- Born: January 14, 1870 Worcester, Massachusetts
- Military career
- Allegiance: United States
- Branch: United States Marine Corps
- Service years: 1898–1905
- Rank: Private
- Conflicts: Boxer Rebellion
- Awards: Medal of Honor

= James Burnes (Medal of Honor) =

United States Marine Corps Medal of Honor recipient

James Burnes (January 14, 1870 – ?) was a private serving in the United States Marine Corps during the Boxer Rebellion who received the Medal of Honor for bravery.

==Biography==
Burnes was born January 14, 1870, in Worcester, Massachusetts, and enlisted in the Marine Corps from Mare Island, California, on June 9, 1898. He was sent as a private to China to fight in the Boxer Rebellion.

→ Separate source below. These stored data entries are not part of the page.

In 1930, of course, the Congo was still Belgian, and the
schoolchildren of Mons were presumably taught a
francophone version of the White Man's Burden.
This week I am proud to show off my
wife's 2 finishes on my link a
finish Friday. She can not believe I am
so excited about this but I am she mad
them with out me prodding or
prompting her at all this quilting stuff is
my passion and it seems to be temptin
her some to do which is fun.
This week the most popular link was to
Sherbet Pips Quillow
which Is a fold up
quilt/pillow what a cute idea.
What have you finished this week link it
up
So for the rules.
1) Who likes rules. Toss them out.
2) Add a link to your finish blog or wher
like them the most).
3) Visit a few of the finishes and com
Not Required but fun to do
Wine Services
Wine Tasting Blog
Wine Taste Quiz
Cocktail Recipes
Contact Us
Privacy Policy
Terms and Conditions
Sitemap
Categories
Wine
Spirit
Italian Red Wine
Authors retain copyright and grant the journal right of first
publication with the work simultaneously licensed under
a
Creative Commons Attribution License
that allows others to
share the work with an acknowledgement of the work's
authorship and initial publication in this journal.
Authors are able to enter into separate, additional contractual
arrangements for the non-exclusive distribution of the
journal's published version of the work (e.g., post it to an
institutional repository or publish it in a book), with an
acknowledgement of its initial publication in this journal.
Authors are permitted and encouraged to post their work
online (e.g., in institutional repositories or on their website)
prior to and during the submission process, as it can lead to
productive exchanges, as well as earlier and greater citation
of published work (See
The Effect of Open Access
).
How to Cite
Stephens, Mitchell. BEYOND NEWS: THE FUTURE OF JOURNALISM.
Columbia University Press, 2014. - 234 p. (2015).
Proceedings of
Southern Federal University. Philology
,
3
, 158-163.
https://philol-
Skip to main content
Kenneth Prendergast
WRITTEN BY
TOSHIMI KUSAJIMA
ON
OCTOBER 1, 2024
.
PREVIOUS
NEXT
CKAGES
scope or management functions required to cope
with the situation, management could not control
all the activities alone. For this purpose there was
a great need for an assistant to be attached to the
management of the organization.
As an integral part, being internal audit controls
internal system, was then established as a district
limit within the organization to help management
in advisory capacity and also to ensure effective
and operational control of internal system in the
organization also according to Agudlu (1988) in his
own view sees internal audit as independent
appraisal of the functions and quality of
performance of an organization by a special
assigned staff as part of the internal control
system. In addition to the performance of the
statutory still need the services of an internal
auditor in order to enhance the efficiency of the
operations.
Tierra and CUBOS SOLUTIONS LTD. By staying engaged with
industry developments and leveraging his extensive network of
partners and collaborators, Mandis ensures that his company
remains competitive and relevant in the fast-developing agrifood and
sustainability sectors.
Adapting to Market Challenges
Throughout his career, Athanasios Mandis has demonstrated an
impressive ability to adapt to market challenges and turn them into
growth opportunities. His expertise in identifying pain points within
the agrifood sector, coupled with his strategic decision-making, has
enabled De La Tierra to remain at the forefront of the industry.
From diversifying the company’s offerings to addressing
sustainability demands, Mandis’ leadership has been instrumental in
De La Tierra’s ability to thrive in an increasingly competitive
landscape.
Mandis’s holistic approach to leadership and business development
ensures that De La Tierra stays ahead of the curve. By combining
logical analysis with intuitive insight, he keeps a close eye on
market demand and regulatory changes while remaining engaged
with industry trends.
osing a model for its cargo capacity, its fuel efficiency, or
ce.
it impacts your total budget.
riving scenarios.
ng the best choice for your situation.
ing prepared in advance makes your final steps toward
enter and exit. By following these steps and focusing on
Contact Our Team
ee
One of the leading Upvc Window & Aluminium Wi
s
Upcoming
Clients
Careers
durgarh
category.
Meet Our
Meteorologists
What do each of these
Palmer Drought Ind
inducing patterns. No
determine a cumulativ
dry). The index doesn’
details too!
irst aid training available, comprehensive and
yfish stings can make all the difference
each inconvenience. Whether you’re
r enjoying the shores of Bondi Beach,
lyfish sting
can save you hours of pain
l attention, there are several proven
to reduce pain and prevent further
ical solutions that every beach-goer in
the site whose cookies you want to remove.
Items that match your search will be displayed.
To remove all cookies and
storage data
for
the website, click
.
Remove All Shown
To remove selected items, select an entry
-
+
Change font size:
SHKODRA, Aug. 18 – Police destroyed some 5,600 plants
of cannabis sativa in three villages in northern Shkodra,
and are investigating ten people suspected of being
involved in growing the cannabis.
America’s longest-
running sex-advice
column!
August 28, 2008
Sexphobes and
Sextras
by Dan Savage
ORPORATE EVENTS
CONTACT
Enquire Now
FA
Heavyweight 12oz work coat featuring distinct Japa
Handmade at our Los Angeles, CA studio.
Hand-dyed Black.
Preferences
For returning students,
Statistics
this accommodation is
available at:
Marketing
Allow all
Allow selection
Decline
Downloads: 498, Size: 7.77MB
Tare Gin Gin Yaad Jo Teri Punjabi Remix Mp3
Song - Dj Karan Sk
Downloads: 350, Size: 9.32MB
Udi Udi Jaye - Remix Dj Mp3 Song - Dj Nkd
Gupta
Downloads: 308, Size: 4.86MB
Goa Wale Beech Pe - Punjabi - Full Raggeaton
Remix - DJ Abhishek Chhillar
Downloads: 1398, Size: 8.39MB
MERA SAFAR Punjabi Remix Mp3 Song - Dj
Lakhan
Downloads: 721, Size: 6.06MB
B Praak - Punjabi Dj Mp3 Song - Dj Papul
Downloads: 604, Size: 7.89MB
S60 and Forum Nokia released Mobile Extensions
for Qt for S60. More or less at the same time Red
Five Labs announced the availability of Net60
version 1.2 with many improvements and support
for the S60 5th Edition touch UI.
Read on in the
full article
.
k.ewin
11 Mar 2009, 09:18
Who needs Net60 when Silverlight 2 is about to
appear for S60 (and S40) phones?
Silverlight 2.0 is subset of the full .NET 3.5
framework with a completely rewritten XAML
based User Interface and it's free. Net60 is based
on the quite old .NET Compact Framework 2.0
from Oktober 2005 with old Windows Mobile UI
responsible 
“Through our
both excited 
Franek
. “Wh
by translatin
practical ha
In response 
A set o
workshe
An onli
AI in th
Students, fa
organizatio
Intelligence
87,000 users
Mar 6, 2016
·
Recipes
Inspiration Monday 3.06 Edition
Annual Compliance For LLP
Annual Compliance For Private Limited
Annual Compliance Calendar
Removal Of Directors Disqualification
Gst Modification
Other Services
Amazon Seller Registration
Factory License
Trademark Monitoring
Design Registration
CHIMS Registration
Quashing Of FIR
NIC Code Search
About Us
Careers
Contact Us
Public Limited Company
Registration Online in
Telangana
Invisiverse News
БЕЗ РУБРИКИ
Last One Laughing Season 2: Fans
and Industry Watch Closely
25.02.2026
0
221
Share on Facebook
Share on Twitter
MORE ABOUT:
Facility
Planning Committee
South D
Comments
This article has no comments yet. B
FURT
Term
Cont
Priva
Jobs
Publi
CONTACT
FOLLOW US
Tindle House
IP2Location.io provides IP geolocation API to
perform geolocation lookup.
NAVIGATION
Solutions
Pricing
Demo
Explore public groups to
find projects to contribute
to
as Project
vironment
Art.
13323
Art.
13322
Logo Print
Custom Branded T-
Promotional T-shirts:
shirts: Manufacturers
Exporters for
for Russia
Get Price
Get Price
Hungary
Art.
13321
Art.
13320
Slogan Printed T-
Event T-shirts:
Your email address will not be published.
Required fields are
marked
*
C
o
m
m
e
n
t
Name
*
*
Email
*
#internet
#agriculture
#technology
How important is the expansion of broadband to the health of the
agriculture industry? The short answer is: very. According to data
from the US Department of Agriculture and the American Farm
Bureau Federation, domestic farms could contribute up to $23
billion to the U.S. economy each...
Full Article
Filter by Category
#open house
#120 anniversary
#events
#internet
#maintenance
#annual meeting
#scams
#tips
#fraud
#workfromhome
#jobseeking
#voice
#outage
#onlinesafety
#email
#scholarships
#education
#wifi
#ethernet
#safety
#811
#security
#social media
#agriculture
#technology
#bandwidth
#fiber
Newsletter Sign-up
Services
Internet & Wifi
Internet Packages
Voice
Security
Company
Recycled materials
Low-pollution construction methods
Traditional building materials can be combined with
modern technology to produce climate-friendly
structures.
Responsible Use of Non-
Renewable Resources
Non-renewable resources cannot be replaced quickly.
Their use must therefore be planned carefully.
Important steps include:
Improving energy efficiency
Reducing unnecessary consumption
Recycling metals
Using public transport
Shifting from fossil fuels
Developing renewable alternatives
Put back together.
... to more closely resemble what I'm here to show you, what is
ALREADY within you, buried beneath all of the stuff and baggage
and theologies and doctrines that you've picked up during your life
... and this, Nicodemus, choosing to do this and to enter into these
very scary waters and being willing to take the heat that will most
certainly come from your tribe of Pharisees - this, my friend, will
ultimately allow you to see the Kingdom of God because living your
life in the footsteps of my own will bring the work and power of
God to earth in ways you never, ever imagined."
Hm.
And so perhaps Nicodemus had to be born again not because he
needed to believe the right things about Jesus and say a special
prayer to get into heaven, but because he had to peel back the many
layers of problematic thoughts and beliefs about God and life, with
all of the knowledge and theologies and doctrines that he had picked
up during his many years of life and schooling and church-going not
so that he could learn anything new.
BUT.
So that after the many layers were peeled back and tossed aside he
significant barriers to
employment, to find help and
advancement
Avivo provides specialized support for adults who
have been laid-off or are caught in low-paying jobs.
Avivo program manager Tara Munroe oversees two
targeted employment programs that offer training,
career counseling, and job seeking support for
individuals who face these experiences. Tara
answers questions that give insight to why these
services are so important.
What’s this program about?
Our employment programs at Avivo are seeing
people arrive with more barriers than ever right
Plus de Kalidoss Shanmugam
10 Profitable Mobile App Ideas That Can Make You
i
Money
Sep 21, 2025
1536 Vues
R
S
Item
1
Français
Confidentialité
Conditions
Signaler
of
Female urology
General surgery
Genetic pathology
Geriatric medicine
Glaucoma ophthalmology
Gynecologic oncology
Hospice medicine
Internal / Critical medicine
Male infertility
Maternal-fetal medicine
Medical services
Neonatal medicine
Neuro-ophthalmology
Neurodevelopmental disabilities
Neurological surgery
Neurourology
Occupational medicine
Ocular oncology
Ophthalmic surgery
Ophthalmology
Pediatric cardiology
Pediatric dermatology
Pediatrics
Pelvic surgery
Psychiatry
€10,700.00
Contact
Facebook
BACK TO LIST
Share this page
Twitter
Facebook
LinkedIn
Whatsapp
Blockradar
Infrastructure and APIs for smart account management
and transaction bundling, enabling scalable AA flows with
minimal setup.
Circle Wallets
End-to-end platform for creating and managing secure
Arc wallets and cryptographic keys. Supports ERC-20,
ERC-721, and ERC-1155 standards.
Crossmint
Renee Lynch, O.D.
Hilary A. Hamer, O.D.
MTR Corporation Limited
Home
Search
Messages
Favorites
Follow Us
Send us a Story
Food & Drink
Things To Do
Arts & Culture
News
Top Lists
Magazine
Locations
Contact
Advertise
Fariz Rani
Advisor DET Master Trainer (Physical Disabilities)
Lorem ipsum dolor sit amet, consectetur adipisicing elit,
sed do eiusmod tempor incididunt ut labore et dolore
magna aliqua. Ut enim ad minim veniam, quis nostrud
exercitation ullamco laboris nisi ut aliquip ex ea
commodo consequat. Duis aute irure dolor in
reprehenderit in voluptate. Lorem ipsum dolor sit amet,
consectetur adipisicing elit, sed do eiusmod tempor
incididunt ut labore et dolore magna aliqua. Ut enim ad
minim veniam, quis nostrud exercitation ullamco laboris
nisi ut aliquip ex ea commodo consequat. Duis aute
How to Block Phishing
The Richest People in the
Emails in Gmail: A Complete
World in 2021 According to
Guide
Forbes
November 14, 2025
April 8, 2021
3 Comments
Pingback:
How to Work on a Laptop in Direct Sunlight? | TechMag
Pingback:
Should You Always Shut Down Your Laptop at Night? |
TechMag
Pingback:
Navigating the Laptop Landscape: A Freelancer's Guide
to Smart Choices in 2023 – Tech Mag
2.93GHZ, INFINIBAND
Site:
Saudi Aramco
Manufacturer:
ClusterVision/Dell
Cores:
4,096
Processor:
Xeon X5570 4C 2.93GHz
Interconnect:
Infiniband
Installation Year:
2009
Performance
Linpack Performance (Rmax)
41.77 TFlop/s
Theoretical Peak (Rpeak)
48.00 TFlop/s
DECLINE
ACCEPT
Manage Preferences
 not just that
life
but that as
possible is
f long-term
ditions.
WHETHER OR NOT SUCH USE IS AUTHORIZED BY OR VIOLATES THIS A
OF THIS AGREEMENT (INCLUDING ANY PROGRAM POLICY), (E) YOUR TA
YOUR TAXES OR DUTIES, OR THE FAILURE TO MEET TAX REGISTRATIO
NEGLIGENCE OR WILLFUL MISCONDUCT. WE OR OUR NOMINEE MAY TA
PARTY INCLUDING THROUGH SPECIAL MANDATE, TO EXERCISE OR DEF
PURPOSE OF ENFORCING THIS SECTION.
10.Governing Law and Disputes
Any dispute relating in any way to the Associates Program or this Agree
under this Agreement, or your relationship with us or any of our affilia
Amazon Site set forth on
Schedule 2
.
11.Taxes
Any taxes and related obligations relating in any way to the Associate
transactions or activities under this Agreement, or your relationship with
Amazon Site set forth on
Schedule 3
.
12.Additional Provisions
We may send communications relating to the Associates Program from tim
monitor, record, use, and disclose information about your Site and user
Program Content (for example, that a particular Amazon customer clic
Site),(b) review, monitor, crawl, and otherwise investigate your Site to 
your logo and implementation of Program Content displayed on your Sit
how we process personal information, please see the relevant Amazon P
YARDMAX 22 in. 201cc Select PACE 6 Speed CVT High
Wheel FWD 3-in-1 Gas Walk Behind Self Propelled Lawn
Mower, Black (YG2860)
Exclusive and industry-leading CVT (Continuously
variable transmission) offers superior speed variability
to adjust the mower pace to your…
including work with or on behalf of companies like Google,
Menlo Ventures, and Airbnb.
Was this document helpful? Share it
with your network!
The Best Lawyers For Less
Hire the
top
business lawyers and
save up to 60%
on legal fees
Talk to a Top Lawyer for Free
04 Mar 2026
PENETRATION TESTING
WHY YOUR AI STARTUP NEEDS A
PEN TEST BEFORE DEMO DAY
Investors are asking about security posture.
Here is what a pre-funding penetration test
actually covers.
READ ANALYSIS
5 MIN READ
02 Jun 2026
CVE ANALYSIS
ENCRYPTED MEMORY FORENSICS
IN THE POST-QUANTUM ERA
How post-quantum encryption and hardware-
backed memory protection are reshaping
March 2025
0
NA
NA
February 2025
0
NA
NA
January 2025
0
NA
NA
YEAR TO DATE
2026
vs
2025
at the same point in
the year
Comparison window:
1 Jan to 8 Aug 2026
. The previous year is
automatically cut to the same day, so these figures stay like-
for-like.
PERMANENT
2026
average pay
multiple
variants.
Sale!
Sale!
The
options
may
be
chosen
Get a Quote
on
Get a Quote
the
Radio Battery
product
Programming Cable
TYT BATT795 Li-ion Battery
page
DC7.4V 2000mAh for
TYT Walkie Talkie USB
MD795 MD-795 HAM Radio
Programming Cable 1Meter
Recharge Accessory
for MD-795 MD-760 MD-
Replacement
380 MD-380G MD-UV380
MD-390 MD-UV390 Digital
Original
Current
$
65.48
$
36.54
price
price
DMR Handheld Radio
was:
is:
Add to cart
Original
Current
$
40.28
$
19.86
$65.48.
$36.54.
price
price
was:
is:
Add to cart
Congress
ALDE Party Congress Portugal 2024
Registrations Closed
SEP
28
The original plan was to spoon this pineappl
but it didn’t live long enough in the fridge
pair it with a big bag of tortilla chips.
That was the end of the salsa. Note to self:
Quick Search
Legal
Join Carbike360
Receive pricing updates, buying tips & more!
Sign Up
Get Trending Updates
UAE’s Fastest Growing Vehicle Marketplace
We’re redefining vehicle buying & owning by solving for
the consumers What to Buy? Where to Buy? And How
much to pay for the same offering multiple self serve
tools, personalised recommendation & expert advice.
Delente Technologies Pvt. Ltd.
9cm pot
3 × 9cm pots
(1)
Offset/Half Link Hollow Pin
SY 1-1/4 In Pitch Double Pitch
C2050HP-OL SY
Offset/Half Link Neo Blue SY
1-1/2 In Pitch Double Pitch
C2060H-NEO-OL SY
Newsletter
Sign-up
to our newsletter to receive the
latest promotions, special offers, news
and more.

He was serving in Tientsin, China, on June 20, 1900, and along with three other marines crossed a river in a small boat under heavy enemy fire to destroy several buildings that were occupied by hostile forces. For his actions that day he received he Medal of Honor on March 22, 1902. He was discharged from the Marine Corps on June 8, 1903, in Bremerton, Washington. He reenlisted on June 16, 1903. He received a bad conduct discharge on March 30, 1905.

==Medal of Honor citation==
Rank and organization: Private, U.S. Marine Corps. Born: January 14, 1870, Worcester, Mass. Accredited to: California. G.O. No.: 84, March 22, 1902.

Citation:

In action against the enemy at Tientsin, China, 20 June 1900. Crossing the river in a small boat with 3 other men while under a heavy fire from the enemy, Burnes assisted in destroying buildings occupied by hostile forces.